Com base nos estudos desenvolvidos e projetadas algumas das novas demandas, foi possível projetar – espera-se que revisões sejam feitas periodicamente - uma infraestrutura de transportes compatível. Alguns números e informações: (a) aumento na extensão da malha ferroviária em 61%; (b) via pavimentações, duplicações e demais intervenções em estudos já previstos nos contratos de concessões atuais, aumento na capacidade do transporte rodoviário equivalente a 61%; (c) aumento no número de aeroportos com voos regulares em 53%; (d) aumento nas operações portuárias entre 42% e 104%. Nos portos do Arco Norte esse aumento deverá ficar entre 73% e 125%; (e) crescimento médio acumulado nos 15 anos do Plano, para os diversos modais: rodoviário, 5%; ferroviário, 193%; cabotagem, 57%; hidroviário, 44%; dutoviário, 58%; e aeroviário, 60%.

Consequentemente, como os investimentos em infraestrutura geralmente envolvem grandes quantias, cujos retornos acontecem somente a partir do médio-prazo, será imprescindível que o País se mantenha, política, econômica e juridicamente, em situação extremamente estável, de tal forma que as condições regulatórias e contratuais sejam satisfatórias para todos.
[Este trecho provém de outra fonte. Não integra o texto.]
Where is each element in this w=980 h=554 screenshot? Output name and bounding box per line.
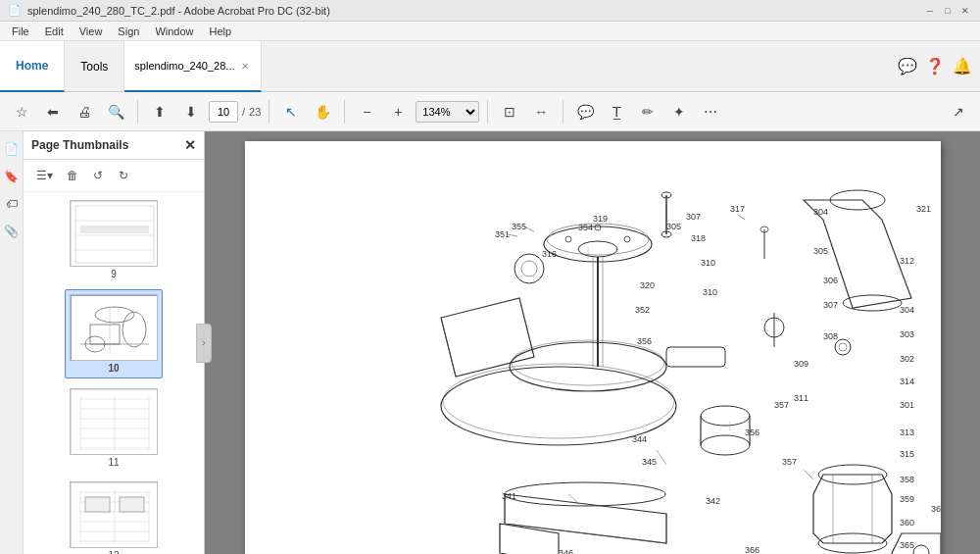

Planejamento de longo prazo e respeito ao que foi contratado são desejáveis.

A observação feita no bojo do PNL2035 é perfeita: “nessa perspectiva, é essencial que os empreendimentos analisados de forma mais detalhada nos planos setoriais busquem soluções aderentes às necessidades econômicas e sociais do país, mas também que sejam atrativas para o mercado”.

Quase que simultaneamente (dia 14/12/2021), também foi aprovado pelo Comitê Interministerial de Planejamento da Infraestrutura (6), o Plano Integrado de Longo Prazo de Infraestrutura 2021.2050 (PILPI-2021/50), no qual estão previstos os investimentos necessários a esse mister, ao longo dos próximos 30 anos. Evidente que estão contempladas aqui as iniciativas previstas pelo PNL2035, mas é importante ressaltar a importância do PILPI, pois além de oferecer base consistente para avaliações, cria-se um espaço para a realização de discussões e novas atualizações. É a partir desta visão, sistêmica e integrada, que contempla planos de Governo e de Estado, Gerais (infraestrutura como um todo) e Específicos (transportes), que se tem reais possibilidades de se compreender quais são os investimentos necessários para que o País elimine seus principais problemas de infraestrutura.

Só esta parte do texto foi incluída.